My method for demonstrating these predictable sentence problems is to use simplified sentences that illustrate the problem and solution clearly and to conclude with some long sentences in which the problem is almost hidden. Additional practice and explanation can be found on the Internet which lists hundreds of thousands of Web sites dealing with the topic.
Question: How can I identify dangling modifiers and what do I do about them?
Answer: Dangling modifier simplified sentence: “Carrying a hot dog and a coke, the Phillies hit into a double play.” Some dangling modifiers are downright funny.
Solution: Who is carrying the hot dog and coke? Not the Phillies. They’re busy hitting into a double play. Make clear who is doing the action in the dangling modifier: “While I was carrying a hot dog and a coke, the Phillies hit into a double play.”
Easy, huh? Solving dangling modifiers becomes difficult in longer sentences. Following is an example of a dangling modifier that I took from a column written by a local columnist, who should have known better:
Dangling modifier: “Seven years ago, stuck in a mid-life crisis, a therapist suggested I try envisioning my life five or ten years down the road.”

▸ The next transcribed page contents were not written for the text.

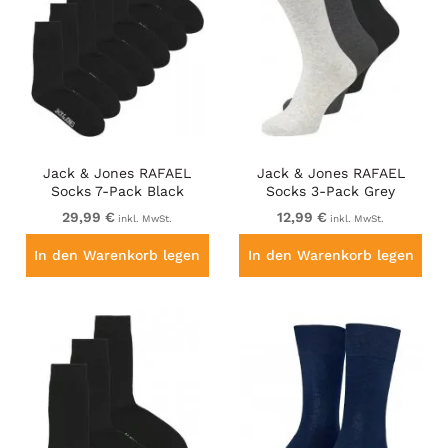
Jack & Jones RAFAEL
Jack & Jones RAFAEL
Socks 7-Pack Black
Socks 3-Pack Grey
29,99 €
12,99 €
inkl. MwSt.
inkl. MwSt.
In den Warenkorb legen
In den Warenkorb legen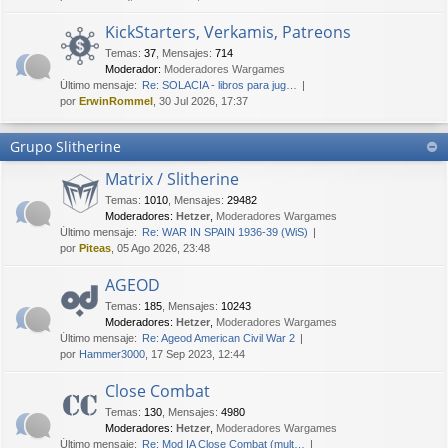
KickStarters, Verkamis, Patreons
Temas
:
37
,
Mensajes
:
714
Moderador:
Moderadores Wargames
Último mensaje:
Re: SOLACIA - libros para jug…
por
ErwinRommel
, 30 Jul 2026, 17:37
Grupo Slitherine
Matrix / Slitherine
Temas
:
1010
,
Mensajes
:
29482
Moderadores:
Hetzer
,
Moderadores Wargames
Último mensaje:
Re: WAR IN SPAIN 1936-39 (WiS)
por
Piteas
, 05 Ago 2026, 23:48
AGEOD
Temas
:
185
,
Mensajes
:
10243
Moderadores:
Hetzer
,
Moderadores Wargames
Último mensaje:
Re: Ageod American Civil War 2
por
Hammer3000
, 17 Sep 2023, 12:44
Close Combat
Temas
:
130
,
Mensajes
:
4980
Moderadores:
Hetzer
,
Moderadores Wargames
Último mensaje:
Re: Mod IA Close Combat (mult…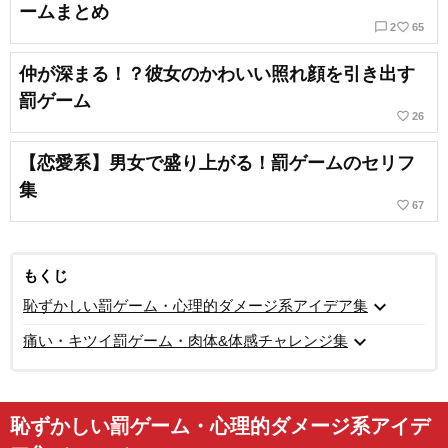
ームまとめ
chat_bubble_outline
favorite_border
2
65
仲が深まる！？彼女のかわいい照れ顔を引き出す
罰ゲーム
favorite_border
26
【恋愛系】男女で盛り上がる！罰ゲームのセリフ
集
favorite_border
67
もくじ
expand_more
恥ずかしい罰ゲーム・心理的ダメージ系アイデア集
expand_more
痛い・キツイ罰ゲーム・肉体&体感チャレンジ集
恥ずかしい罰ゲーム・心理的ダメージ系アイデ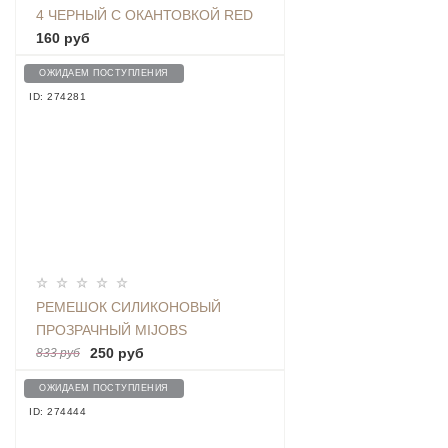
4 ЧЕРНЫЙ С ОКАНТОВКОЙ RED
160 руб
ОЖИДАЕМ ПОСТУПЛЕНИЯ
ID: 274281
РЕМЕШОК СИЛИКОНОВЫЙ
ПРОЗРАЧНЫЙ MIJOBS
TRANSPARENT ДЛЯ BAND 3/4,
250 руб
833 руб
PINK
ОЖИДАЕМ ПОСТУПЛЕНИЯ
ID: 274444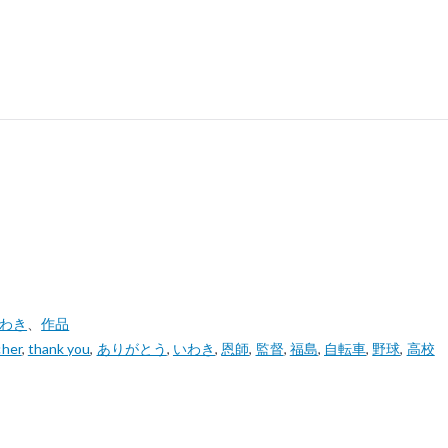
いわき
、
作品
cher
,
thank you
,
ありがとう
,
いわき
,
恩師
,
監督
,
福島
,
自転車
,
野球
,
高校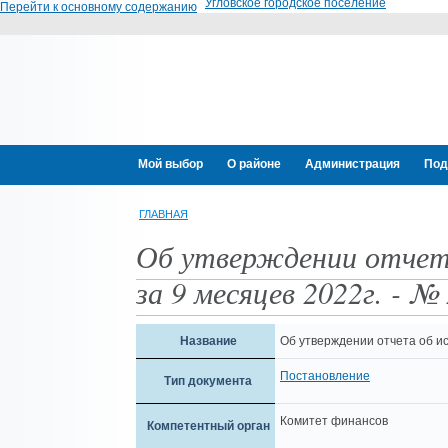
Угловское городское поселение
Перейти к основному содержанию
Мой выбор
О районе
Администрация
Под
ГЛАВНАЯ
Об утверждении отчета
за 9 месяцев 2022г. - №
Название
Об утверждении отчета об ис
Постановление
Тип документа
Комитет финансов
Компетентный орган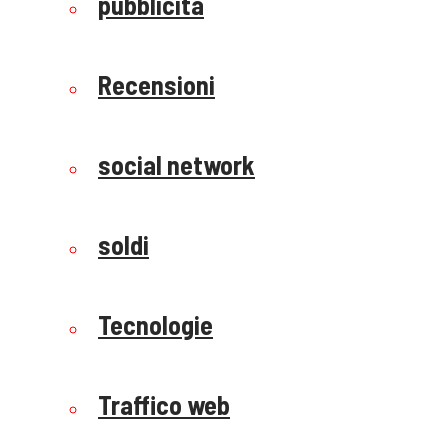
pubblicità
Recensioni
social network
soldi
Tecnologie
Traffico web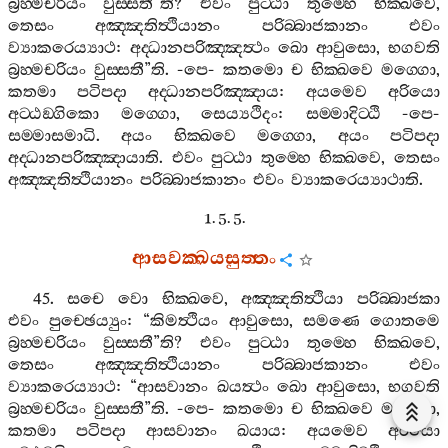
බ්‍රහ‍්මචරියං
වුස‍්සතී
”
ති
?
එවං
පුට‍්ඨා
තුම‍්හෙ
භික‍්ඛවෙ
,
තෙසං
අඤ‍්ඤතිත්‍ථියානං
පරිබ‍්බාජකානං
එවං
ව්‍යාකරෙය්‍යාථ
:
අද‍්ධානපරිඤ‍්ඤත්‍ථං
ඛො
ආවුසො
,
භගවති
බ්‍රහ‍්මචරියං
වුස‍්සතී
”
ති
. -
පෙ
-
කතමො
ච
භික‍්ඛවෙ
මග‍්ගො
,
කතමා
පටිපදා
අද‍්ධානපරිඤ‍්ඤාය
:
අයමෙව
අරියො
අට‍්ඨඞ‍්ගිකො
මග‍්ගො
,
සෙය්‍යථිදං
:
සම‍්මාදිට‍්ඨි
-
පෙ
-
සම‍්මාසමාධි
.
අයං
භික‍්ඛවෙ
මග‍්ගො
,
අයං
පටිපදා
අද‍්ධානපරිඤ‍්ඤායාති
.
එවං
පුට‍්ඨා
තුම‍්හෙ
භික‍්ඛවෙ
,
තෙසං
අඤ‍්ඤතිත්‍ථියානං
පරිබ‍්බාජකානං
එවං
ව්‍යාකරෙය්‍යාථාති
.
1. 5. 5.
ආසවක‍්ඛයසුත‍්තං
45.
සචෙ
වො
භික‍්ඛවෙ
,
අඤ‍්ඤතිත්‍ථියා
පරිබ‍්බාජකා
එවං
පුච‍්ඡෙය්‍යුං
: “
කිමත්‍ථියං
ආවුසො
,
සමණෙ
ගොතමෙ
බ්‍රහ‍්මචරියං
වුස‍්සතී
”
ති
?
එවං
පුට‍්ඨා
තුම‍්හෙ
භික‍්ඛවෙ
,
තෙසං
අඤ‍්ඤතිත්‍ථියානං
පරිබ‍්බාජකානං
එවං
ව්‍යාකරෙය්‍යාථ
: “
ආසවානං
ඛයත්‍ථං
ඛො
ආවුසො
,
භගවති
බ්‍රහ‍්මචරියං
වුස‍්සතී
”
ති
. -
පෙ
-
කතමො
ච
භික‍්ඛවෙ
මග‍්ගො
,
කතමා
පටිපදා
ආසවානං
ඛයාය
:
අයමෙව
අරියො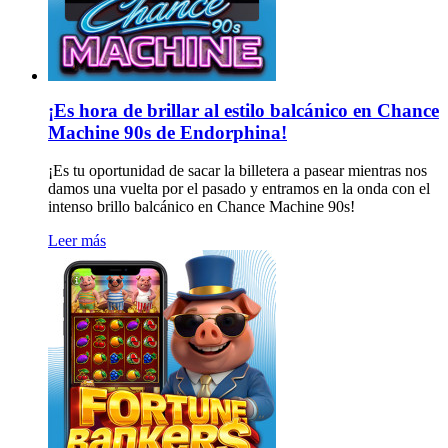
¡Es hora de brillar al estilo balcánico en Chance
Machine 90s de Endorphina!
¡Es tu oportunidad de sacar la billetera a pasear mientras nos
damos una vuelta por el pasado y entramos en la onda con el
intenso brillo balcánico en Chance Machine 90s!
Leer más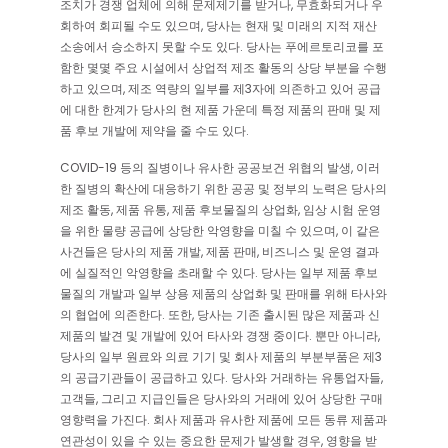
조치가 경쟁 업체에 의해 문제제기를 받거나, 무효화되거나 우
회하여 회피될 수도 있으며, 당사는 현재 및 미래의 지적 재산
소송에서 승소하지 못할 수도 있다. 당사는 푸에르토리코를 포
함한 몇몇 주요 시설에서 상업적 제조 활동의 상당 부분을 수행
하고 있으며, 제조 역량의 일부를 제3자에 의존하고 있어 공급
에 대한 한계가 당사의 현 제품 가운데 특정 제품의 판매 및 제
품 후보 개발에 제약을 줄 수도 있다.
COVID-19 등의 질병이나 유사한 공공보건 위협의 발생, 이러
한 질병의 확산에 대응하기 위한 공공 및 정부의 노력은 당사의
제조 활동, 제품 유통, 제품 후보물질의 상업화, 임상 시험 운영
을 위한 물량 공급에 상당한 악영향을 미칠 수 있으며, 이 같은
사건들은 당사의 제품 개발, 제품 판매, 비즈니스 및 운영 결과
에 실질적인 악영향을 초래할 수 있다. 당사는 일부 제품 후보
물질의 개발과 일부 상용 제품의 상업화 및 판매를 위해 타사와
의 협업에 의존한다. 또한, 당사는 기존 출시된 많은 제품과 신
제품의 발견 및 개발에 있어 타사와 경쟁 중이다. 뿐만 아니라,
당사의 일부 원료와 의료 기기 및 회사 제품의 부분부품은 제3
의 공급기관들이 공급하고 있다. 당사와 거래하는 유통업자들,
고객들, 그리고 지급인들은 당사와의 거래에 있어 상당한 구매
영향력을 가진다. 회사 제품과 유사한 제품에 모든 동류 제품과
연관성이 있을 수 있는 중요한 문제가 발생할 경우, 영향을 받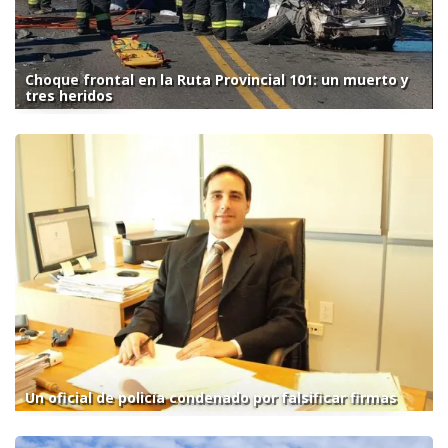
Choque frontal en la Ruta Provincial 101: un muerto y
tres heridos
Un oficial de policía condenado por falsificar firmas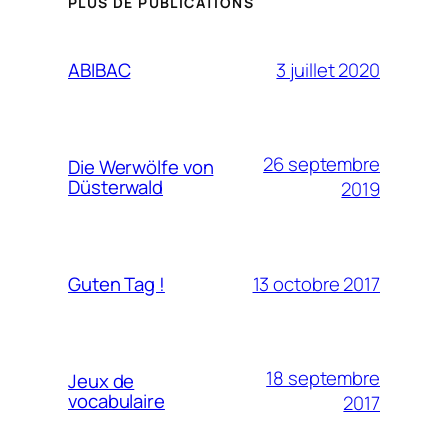
PLUS DE PUBLICATIONS
3 juillet 2020
ABIBAC
26 septembre
Die Werwölfe von
Düsterwald
2019
13 octobre 2017
Guten Tag !
18 septembre
Jeux de
vocabulaire
2017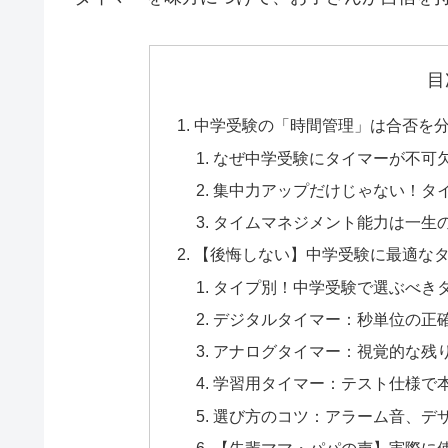
目
中学受験の「時間管理」は合否を
なぜ中学受験にタイマーが不可
集中力アップだけじゃない！タ
タイムマネジメント能力は一生
【後悔しない】中学受験に最適な
タイプ別！中学受験で選ぶべき
デジタルタイマー：秒単位の正
アナログタイマー：視覚的な残
学習用タイマー：テスト仕様で
選び方のコツ：アラーム音、デ
【先輩ママ・パパの声】実際に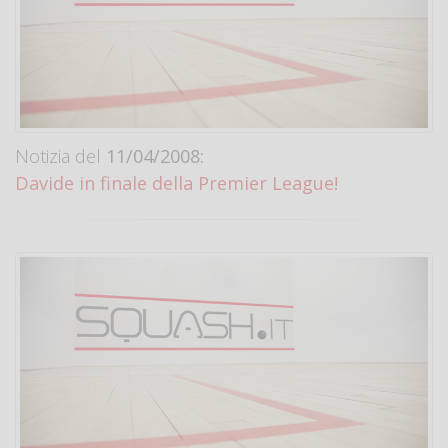
Notizia del
11/04/2008:
Davide in finale della Premier League!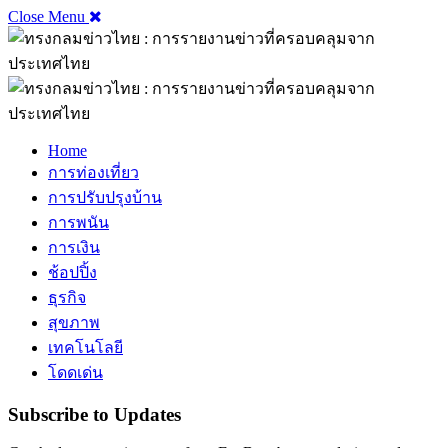
Close Menu
Home
การท่องเที่ยว
การปรับปรุงบ้าน
การพนัน
การเงิน
ช้อปปิ้ง
ธุรกิจ
สุขภาพ
เทคโนโลยี
โดดเด่น
Subscribe to Updates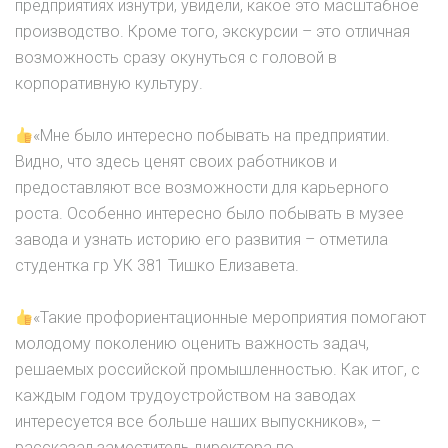
предприятиях изнутри, увидели, какое это масштабное
производство. Кроме того, экскурсии – это отличная
возможность сразу окунуться с головой в
корпоративную культуру.
«Мне было интересно побывать на предприятии.
Видно, что здесь ценят своих работников и
предоставляют все возможности для карьерного
роста. Особенно интересно было побывать в музее
завода и узнать историю его развития – отметила
студентка гр УК 381 Тишко Елизавета.
«Такие профориентационные мероприятия помогают
молодому поколению оценить важность задач,
решаемых российской промышленностью. Как итог, с
каждым годом трудоустройством на заводах
интересуется все больше наших выпускников», –
рассказал заместитель директора по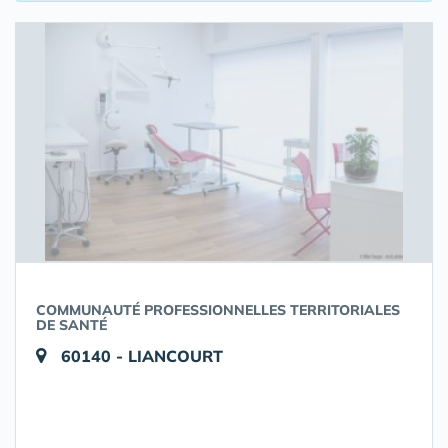
COMMUNAUTÉ PROFESSIONNELLES TERRITORIALES
DE SANTÉ
60140 - LIANCOURT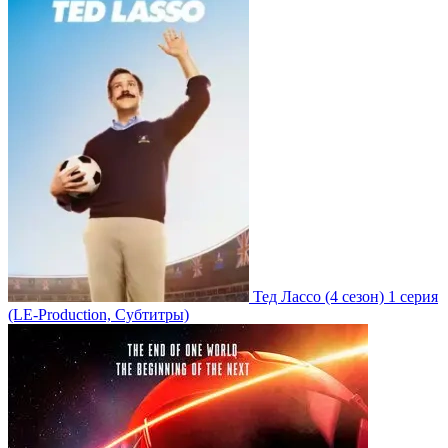
Тед Лассо
(4 сезон)
1 серия
(LE-Production, Субтитры)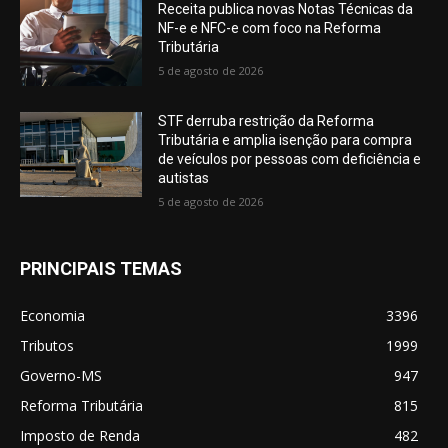
Receita publica novas Notas Técnicas da
NF-e e NFC-e com foco na Reforma
Tributária
5 de agosto de 2026
STF derruba restrição da Reforma
Tributária e amplia isenção para compra
de veículos por pessoas com deficiência e
autistas
5 de agosto de 2026
PRINCIPAIS TEMAS
Economia
3396
Tributos
1999
Governo-MS
947
Reforma Tributária
815
Imposto de Renda
482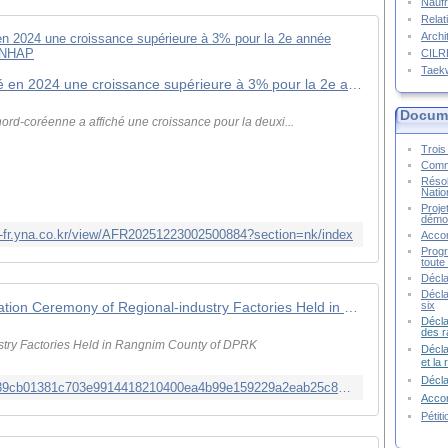
Naufr
Relat
Archi
CIL
Taek
L'économie nord-coréenne a affiché en 2024 une croissance supérieure à 3% pour la 2e année d'affilée | AGENCE DE PRESSE YONHAP
Docume
rd-coréenne a affiché une croissance pour la deuxi...
Trois 
Commu
Résol
Natio
Proje
démoc
m-fr.yna.co.kr/view/AFR20251223002500884?section=nk/index
Accor
Progr
toute 
Décla
Décla
six
KCNA | Article | Top News | Inauguration Ceremony of Regional-industry Factories Held in Rangnim County of DPRK
Décla
des r
stry Factories Held in Rangnim County of DPRK
Décla
et la
Décl
http://kcna.kp/en/article/q/134a0eb1839cb01381c703e9914418210400ea4b99e159229a2eab25c8b2a139.kcmsf
Accor
Pétit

Solution: Was the therapist stuck in a mid-life crisis? The way the sentence is structured, the reader would think so. Of course not. The writer was the one stuck in the mid-life crisis. “Seven years ago, when I was stuck in a mid-life crisis, a therapist suggested I try envisioning my life five or ten years down the road.”
Be sure to make clear who is doing the action in the dangling modifier.
Below are two long dangling modifiers from Warriner’s English Grammar and Composition, 1986. As you will note, the dangling modifiers are not so easy to recognize or to correct in longer sentences. Brendan Gill in Here at the New Yorker tells how he and his editor spent the better part of a day arguing about the supposed existence of a dangling modifier in one of his articles as he was preparing to go to print.
Dangling modifier: “Representing the conservative point of view, the liberals rebutted her arguments.” p. 305. Okay, the reader can figure out what is meant. But the reader has to take the time to figure it out and in the time that it takes to do so becomes distracted from following the writer’s ideas.
Solution: Who is representing the conservative point of view? Certainly not the liberals. “Because she represented the conservative point of view, the liberals rebutted her arguments.”
Be sure to make clear who is doing the action in the dangling modifier.
Dangling Modifier: “While playing in the high chair, I was afraid the baby would fall out.” p. 307.
Solution: Who is playing in the high chair? Certainly I am not. The baby is. “When the baby was playing in the high chair, I was afraid she would fall out.”
Need more practice with dangling modifiers? Type “dangling modifier” into the Google search engine and you will find 210,000 Web sites, many of them with more explanation and plenty of exercises.
Note: several people have pointed out to me that doing exercises helps them understand the concept, but they have difficulty finding these problems in their own writing. When I have completed this series on predictable problems in sentence structure, I will suggest a method to help you learn to recognize these problems in your own writing.
All the best. RayS.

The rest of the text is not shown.